ACR build pipeline — end-to-end working

Motivation

api.tasks.acr.build_images was wired but never produced an image in ACR. Multiple latent issues had to be fixed in sequence before the four upstream images (ncbi/elb, ncbi/elasticblast-job-submit, ncbi/elasticblast-query-split, elb-openapi) could be built and pushed via the Celery worker → ACR Tasks REST flow.

User request: "ACR 빌드도 되도록 해."

User-facing change

The ACR card now backs a real, working build button: clicking "Build images" enqueues api.tasks.acr.build_images, which schedules az acr build-equivalent runs against the registry and returns status=scheduled per image. After ~2 minutes each, all four repositories appear in ACR with the tags pinned in api/services/image_tags.py.

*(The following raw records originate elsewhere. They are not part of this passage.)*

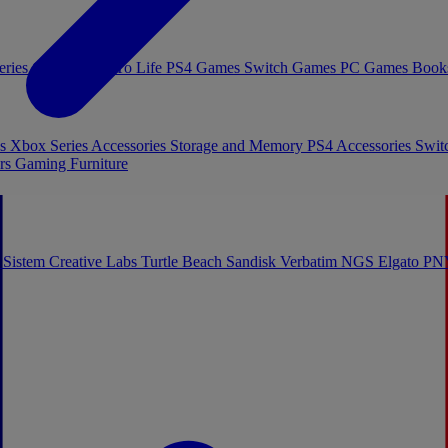
eries Games
Toys To Life
PS4 Games
Switch Games
PC Games
Book
es
Xbox Series Accessories
Storage and Memory
PS4 Accessories
Swit
rs
Gaming Furniture
 Sistem
Creative Labs
Turtle Beach
Sandisk
Verbatim
NGS
Elgato
PN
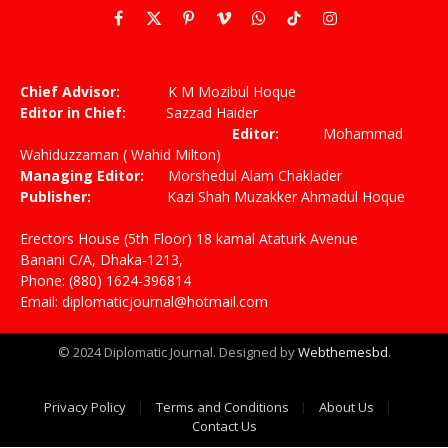
Facebook
X
Pinterest
Vimeo
WhatsApp
TikTok
Instagram
(Twitter)
Chief Advisor:
K M Mozibul Hoque
Editor in Chief:
Sazzad Haider
Editor:
Mohammad
Wahiduzzaman ( Wahid Milton)
Managing Editor:
Morshedul Alam Chaklader
Publisher:
Kazi Shah Muzakker Ahmadul Hoque
Erectors House (5th Floor) 18 kamal Ataturk Avenue
Banani C/A, Dhaka-1213,
Phone: (880) 1624-396814
Email: diplomaticjournal@hotmail.com
© 2024 Diplomatic Journal. Designed by
Webthemesbd
.
Privacy Policy
Terms and Conditions
About Us
Contact Us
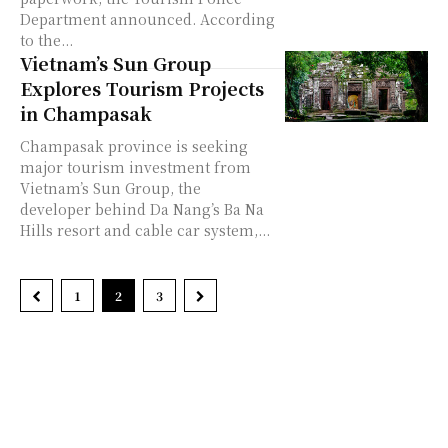
Department announced. According
to the...
Vietnam’s Sun Group
Explores Tourism Projects
in Champasak
Champasak province is seeking
major tourism investment from
Vietnam’s Sun Group, the
developer behind Da Nang’s Ba Na
Hills resort and cable car system,...
1
2
3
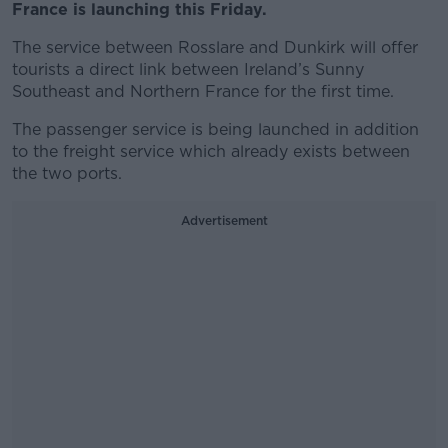
France is launching this Friday.
The service between Rosslare and Dunkirk will offer
tourists a direct link between Ireland’s Sunny
Southeast and Northern France for the first time.
The passenger service is being launched in addition
to the freight service which already exists between
the two ports.
Advertisement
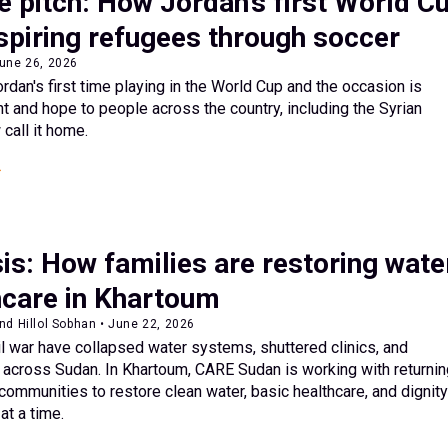
e pitch: How Jordan’s first World C
spiring refugees through soccer
June 26, 2026
rdan's first time playing in the World Cup and the occasion is
t and hope to people across the country, including the Syrian
call it home.
is: How families are restoring wate
hcare in Khartoum
nd Hillol Sobhan • June 22, 2026
il war have collapsed water systems, shuttered clinics, and
 across Sudan. In Khartoum, CARE Sudan is working with returnin
 communities to restore clean water, basic healthcare, and dignit
t a time.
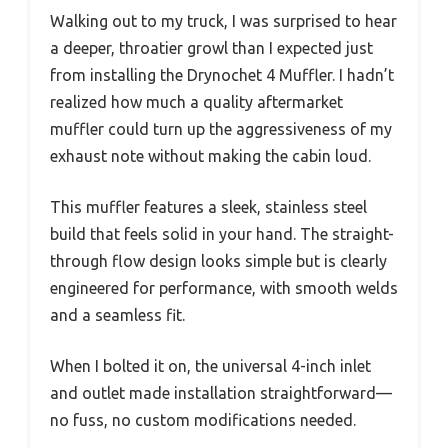
Walking out to my truck, I was surprised to hear
a deeper, throatier growl than I expected just
from installing the Drynochet 4 Muffler. I hadn’t
realized how much a quality aftermarket
muffler could turn up the aggressiveness of my
exhaust note without making the cabin loud.
This muffler features a sleek, stainless steel
build that feels solid in your hand. The straight-
through flow design looks simple but is clearly
engineered for performance, with smooth welds
and a seamless fit.
When I bolted it on, the universal 4-inch inlet
and outlet made installation straightforward—
no fuss, no custom modifications needed.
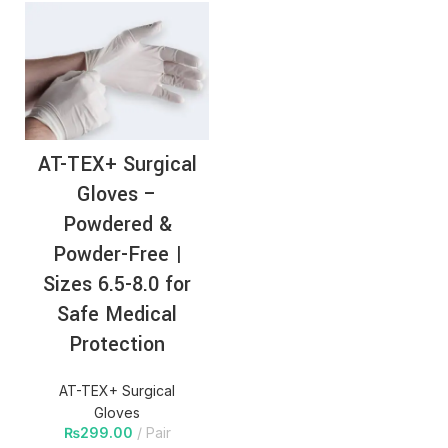
AT-TEX+ Surgical
Gloves –
Powdered &
Powder-Free |
Sizes 6.5-8.0 for
Safe Medical
Protection
AT-TEX+ Surgical
Gloves
₨
299.00
Pair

Verified state of elbacr01:

ncbi/elb                            1.4.0
ncbi/elasticblast-job-submit        4.1.0
ncbi/elasticblast-query-split       0.1.4
elb-openapi                         3.4

API / IaC diff summary

api/celery_app.py

  • Added "api.tasks.acr.*": {"queue": "acr"} to task_routes. Without this, build_images.delay(...) enqueued onto default, where the worker for the acr queue never picked it up.

.vscode/tasks.json, scripts/dev/docker-compose.full.yml, infra/modules/containerAppControl.bicep

  • Worker -Q flag updated from default,azure,blast,storage to default,acr,azure,blast,storage so the worker subscribes to the new queue across local-dev (VS Code task), full local stack (compose), and the deployed Container App sidecar.

api/tasks/acr.py

  • Pinned ACR build client to 2019-06-01-preview. azure-mgmt-containerregistry 10.3.0 defaults to api-version 2023-07-01, where RegistriesOperations.begin_schedule_run no longer exists. The build path now opens a dedicated client:
ContainerRegistryManagementClient(cred, subscription_id,
                                  api_version="2019-06-01-preview")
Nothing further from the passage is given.